-- WHAT YOU ARE ASKED TO DO --
The answer must be an exact copy of the records below, with every picture left out.

-- DATA TO PROCESS --
"""

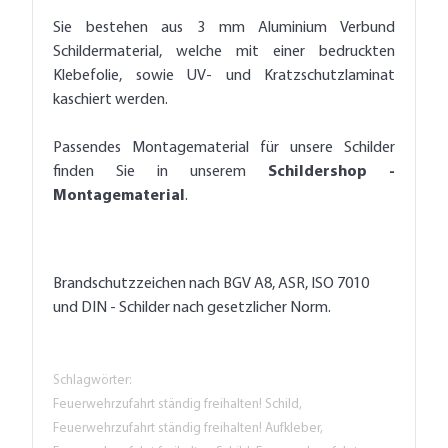
Sie bestehen aus 3 mm Aluminium Verbund
Schildermaterial, welche mit einer bedruckten
Klebefolie, sowie UV- und Kratzschutzlaminat
kaschiert werden.
Passendes Montagematerial für unsere Schilder
finden Sie in unserem
Schildershop -
Montagematerial
.
Brandschutzzeichen nach BGV A8, ASR, ISO 7010
und DIN - Schilder nach gesetzlicher Norm.
Schlagwörter:
Feuerwehrzufahrt ständig freihalten! Schild,
Feuerwehrzufahrt ständig freihalten! Aufkleber,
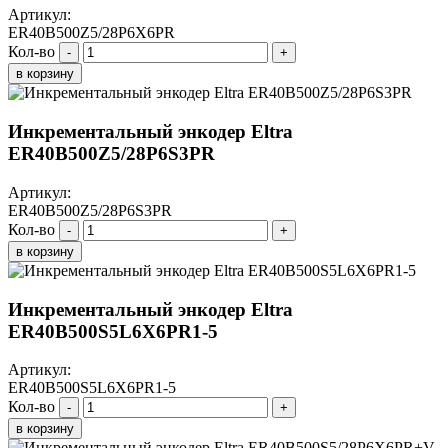
Артикул:
ER40B500Z5/28P6X6PR
Кол-во
-
+
в корзину
Инкрементальный энкодер Eltra
ER40B500Z5/28P6S3PR
Артикул:
ER40B500Z5/28P6S3PR
Кол-во
-
+
в корзину
Инкрементальный энкодер Eltra
ER40B500S5L6X6PR1-5
Артикул:
ER40B500S5L6X6PR1-5
Кол-во
-
+
в корзину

"""

-- SOLVED PROBLEM --
Sie bestehen aus 3 mm Aluminium Verbund
Schildermaterial, welche mit einer bedruckten
Klebefolie, sowie UV- und Kratzschutzlaminat
kaschiert werden.
Passendes Montagematerial für unsere Schilder
finden Sie in unserem
Schildershop -
Montagematerial
.
Brandschutzzeichen nach BGV A8, ASR, ISO 7010
und DIN - Schilder nach gesetzlicher Norm.
Schlagwörter:
Feuerwehrzufahrt ständig freihalten! Schild,
Feuerwehrzufahrt ständig freihalten! Aufkleber,
Артикул:
ER40B500Z5/28P6X6PR
Кол-во
-
+
в корзину
Инкрементальный энкодер Eltra
ER40B500Z5/28P6S3PR
Артикул:
ER40B500Z5/28P6S3PR
Кол-во
-
+
в корзину
Инкрементальный энкодер Eltra
ER40B500S5L6X6PR1-5
Артикул:
ER40B500S5L6X6PR1-5
Кол-во
-
+
в корзину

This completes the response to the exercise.